This is an automated email from the ASF dual-hosted git repository.
garydgregory pushed a commit to branch master
in repository https://gitbox.apache.org/repos/asf/commons-lang.git
The following commit(s) were added to refs/heads/master by this push:
new 4c6abb128 Fold supplementary code points in
CharSequenceUtils.regionMatches (#1725).
4c6abb128 is described below
commit 4c6abb128d952e7369fae8a18656bed9338d293c
Author: Gary Gregory <[email protected]>
AuthorDate: Wed Jun 24 11:55:06 2026 +0000
Fold supplementary code points in CharSequenceUtils.regionMatches
(#1725).
- Sort members
- Reduce vertical whitespace
---
src/changes/changes.xml | 1 +
.../apache/commons/lang3/CharSequenceUtils.java | 52 +++++++++++-----------
.../commons/lang3/CharSequenceUtilsTest.java | 22 ++++-----
3 files changed, 37 insertions(+), 38 deletions(-)

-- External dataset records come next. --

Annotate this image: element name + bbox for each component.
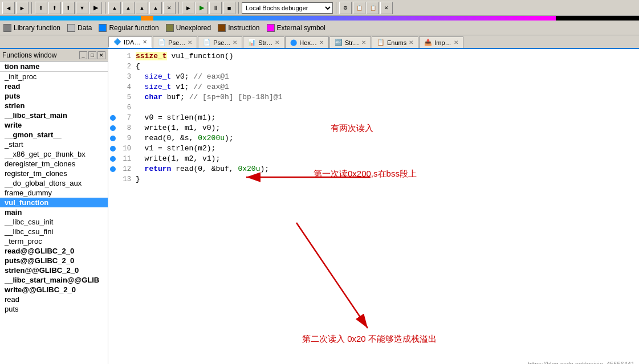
breakpoint-7: [110, 115, 116, 121]
debugger-select[interactable]: Local Bochs debuggerLocal Bochs debugger: [242, 2, 333, 14]
sidebar-item-puts2[interactable]: puts: [0, 304, 108, 314]
sidebar-item-frame-dummy[interactable]: frame_dummy: [0, 188, 108, 198]
breakpoint-10: [110, 146, 116, 152]
tab-enums-close[interactable]: ✕: [409, 39, 413, 46]
sidebar-restore-btn[interactable]: □: [88, 51, 96, 59]
tab-str2-close[interactable]: ✕: [361, 39, 366, 46]
toolbar-play-btn[interactable]: ▶: [196, 2, 208, 14]
tab-str2[interactable]: 🔤 Str… ✕: [329, 36, 371, 48]
sidebar-header: Functions window _ □ ✕: [0, 49, 108, 62]
legend-regular-label: Regular function: [109, 24, 158, 32]
sidebar-item-csu-init[interactable]: __libc_csu_init: [0, 217, 108, 227]
line-code-7: v0 = strlen(m1);: [136, 113, 639, 123]
toolbar-btn-3[interactable]: ⬆: [62, 2, 75, 14]
toolbar-btn-10[interactable]: ✕: [163, 2, 176, 14]
sidebar-scroll[interactable]: tion name _init_proc read puts strlen __…: [0, 62, 108, 364]
sidebar-item-read2[interactable]: read: [0, 295, 108, 304]
code-line-11: 11 write(1, m2, v1);: [108, 154, 639, 164]
toolbar-extra-btn[interactable]: ⚙: [339, 2, 352, 14]
tab-pse1-close[interactable]: ✕: [188, 39, 192, 46]
tab-ida[interactable]: 🔷 IDA… ✕: [108, 36, 152, 48]
code-line-7: 7 v0 = strlen(m1);: [108, 113, 639, 123]
sidebar-item-vul-function[interactable]: vul_function: [0, 198, 108, 207]
sidebar-item-read[interactable]: read: [0, 81, 108, 91]
sidebar-item-strlen-glibc[interactable]: strlen@@GLIBC_2_0: [0, 265, 108, 275]
legend-instruction: Instruction: [218, 24, 259, 32]
sidebar-close-btn[interactable]: ✕: [97, 51, 105, 59]
sidebar-item-get-pc[interactable]: __x86_get_pc_thunk_bx: [0, 149, 108, 159]
toolbar-pause-btn[interactable]: ⏸: [209, 2, 222, 14]
code-line-2: 2 {: [108, 62, 639, 72]
sidebar: Functions window _ □ ✕ tion name _init_p…: [0, 49, 108, 364]
tab-imp[interactable]: 📥 Imp… ✕: [419, 36, 463, 48]
tab-imp-close[interactable]: ✕: [454, 39, 458, 46]
code-area[interactable]: 1 ssize_t vul_function() 2 { 3 size_t v0…: [108, 49, 639, 364]
sidebar-item-read-glibc[interactable]: read@@GLIBC_2_0: [0, 246, 108, 256]
tab-hex[interactable]: ⬤ Hex… ✕: [285, 36, 329, 48]
line-num-11: 11: [117, 154, 136, 164]
legend-data: Data: [67, 24, 92, 32]
tab-hex-close[interactable]: ✕: [319, 39, 324, 46]
tab-str1[interactable]: 📊 Str… ✕: [243, 36, 284, 48]
toolbar-back-btn[interactable]: ◄: [2, 2, 15, 14]
sidebar-item-libc-start[interactable]: __libc_start_main: [0, 111, 108, 120]
sidebar-item-col-header[interactable]: tion name: [0, 62, 108, 72]
tab-str1-close[interactable]: ✕: [275, 39, 279, 46]
code-line-3: 3 size_t v0; // eax@1: [108, 72, 639, 82]
svg-line-3: [296, 223, 368, 328]
sidebar-minimize-btn[interactable]: _: [79, 51, 87, 59]
toolbar-btn-1[interactable]: ⬆: [35, 2, 47, 14]
tab-pse2[interactable]: 📄 Pse… ✕: [198, 36, 242, 48]
legend-unexplored-label: Unexplored: [176, 24, 211, 32]
watermark: https://blog.csdn.net/weixin_45556441: [528, 361, 634, 364]
sidebar-item-puts[interactable]: puts: [0, 91, 108, 101]
tab-ida-close[interactable]: ✕: [143, 39, 147, 45]
toolbar-btn-4[interactable]: ▼: [76, 2, 88, 14]
toolbar-btn-9[interactable]: ▲: [149, 2, 162, 14]
toolbar-btn-11[interactable]: ▶: [182, 2, 194, 14]
line-num-12: 12: [117, 164, 136, 174]
sidebar-item-do-global[interactable]: __do_global_dtors_aux: [0, 178, 108, 188]
line-num-6: 6: [117, 103, 136, 113]
sidebar-item-init-proc[interactable]: _init_proc: [0, 72, 108, 81]
sidebar-item-csu-fini[interactable]: __libc_csu_fini: [0, 227, 108, 236]
sidebar-item-strlen[interactable]: strlen: [0, 101, 108, 111]
tab-enums-icon: 📋: [377, 39, 385, 46]
toolbar-close-btn[interactable]: ✕: [380, 2, 393, 14]
sidebar-item-start[interactable]: _start: [0, 140, 108, 149]
tab-pse1-label: Pse…: [168, 39, 185, 46]
sidebar-item-gmon[interactable]: __gmon_start__: [0, 130, 108, 140]
legend-data-label: Data: [78, 24, 92, 32]
sidebar-item-term-proc[interactable]: _term_proc: [0, 236, 108, 246]
tab-enums[interactable]: 📋 Enums ✕: [372, 36, 418, 48]
tab-hex-label: Hex…: [299, 39, 317, 46]
sidebar-item-libc-glibc[interactable]: __libc_start_main@@GLIB: [0, 275, 108, 285]
sidebar-item-deregister[interactable]: deregister_tm_clones: [0, 159, 108, 169]
tab-pse2-close[interactable]: ✕: [233, 39, 237, 46]
toolbar-btn-8[interactable]: ▲: [136, 2, 148, 14]
code-line-10: 10 v1 = strlen(m2);: [108, 144, 639, 154]
sidebar-item-write-glibc[interactable]: write@@GLIBC_2_0: [0, 285, 108, 295]
sidebar-item-main[interactable]: main: [0, 207, 108, 217]
toolbar-btn-7[interactable]: ▲: [122, 2, 135, 14]
line-dot-7: [108, 115, 117, 121]
tab-pse2-icon: 📄: [203, 39, 211, 46]
sidebar-item-register[interactable]: register_tm_clones: [0, 169, 108, 178]
tab-pse1-icon: 📄: [158, 39, 166, 46]
toolbar-btn-6[interactable]: ▲: [108, 2, 121, 14]
toolbar-extra-btn3[interactable]: 📋: [367, 2, 379, 14]
tab-pse1[interactable]: 📄 Pse… ✕: [153, 36, 197, 48]
tab-str1-icon: 📊: [248, 39, 256, 46]
toolbar: ◄ ► ⬆ ⬆ ⬆ ▼ ▶ ▲ ▲ ▲ ▲ ✕ ▶ ▶ ⏸ ■ Local Bo…: [0, 0, 639, 16]
tab-pse2-label: Pse…: [213, 39, 230, 46]
toolbar-btn-2[interactable]: ⬆: [48, 2, 61, 14]
toolbar-fwd-btn[interactable]: ►: [16, 2, 29, 14]
sidebar-item-puts-glibc[interactable]: puts@@GLIBC_2_0: [0, 256, 108, 265]
sidebar-item-write[interactable]: write: [0, 120, 108, 130]
tab-hex-icon: ⬤: [290, 39, 297, 46]
line-num-8: 8: [117, 123, 136, 133]
toolbar-stop-btn[interactable]: ■: [223, 2, 235, 14]
line-num-1: 1: [117, 51, 136, 62]
toolbar-extra-btn2[interactable]: 📋: [353, 2, 365, 14]
toolbar-btn-5[interactable]: ▶: [89, 2, 102, 14]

diff --git a/src/changes/changes.xml b/src/changes/changes.xml
index ec2b36e2b..f1f89bb53 100644
--- a/src/changes/changes.xml
+++ b/src/changes/changes.xml
@@ -206,6 +206,7 @@ java.lang.NullPointerException: Cannot invoke
<action type="fix" dev="ggregory" due-to="alhudz, Gary
Gregory">Classify supplementary code points in StringUtils is* predicates
(#1724).</action>
<action type="fix" dev="ggregory" due-to="alhudz, Gary
Gregory">Emit surrogate pair for supplementary code points in UnicodeEscaper
(#1726).</action>
<action type="fix" dev="ggregory" due-to="alhudz, Gary
Gregory">Fix MethodUtils.getMatchingMethod false ambiguity on boxed arguments
(#1727).</action>
+ <action type="fix" dev="ggregory" due-to="alhudz, Gary
Gregory">Fold supplementary code points in CharSequenceUtils.regionMatches
(#1725).</action>
<!-- ADD -->
<action type="add" dev="ggregory" due-to="Gary
Gregory">Add JavaVersion.JAVA_27.</action>
<action type="add" dev="ggregory" due-to="Gary
Gregory">Add SystemUtils.IS_JAVA_27.</action>
diff --git a/src/main/java/org/apache/commons/lang3/CharSequenceUtils.java
b/src/main/java/org/apache/commons/lang3/CharSequenceUtils.java
index 6009ba1d3..4a544eb78 100644
--- a/src/main/java/org/apache/commons/lang3/CharSequenceUtils.java
+++ b/src/main/java/org/apache/commons/lang3/CharSequenceUtils.java
@@ -28,15 +28,14 @@ public class CharSequenceUtils {
private static final int NOT_FOUND = -1;
/**
- * Whether the running JDK folds a supplementary code point split across a
surrogate pair when comparing case
- * insensitively in {@link String#regionMatches(boolean, int, String, int,
int)}. JDKs up to and including Java 11
- * compare surrogate by surrogate and never match such a pair; later JDKs
fold the whole code point. Probing what
- * {@link String} actually does (rather than gating on a version constant)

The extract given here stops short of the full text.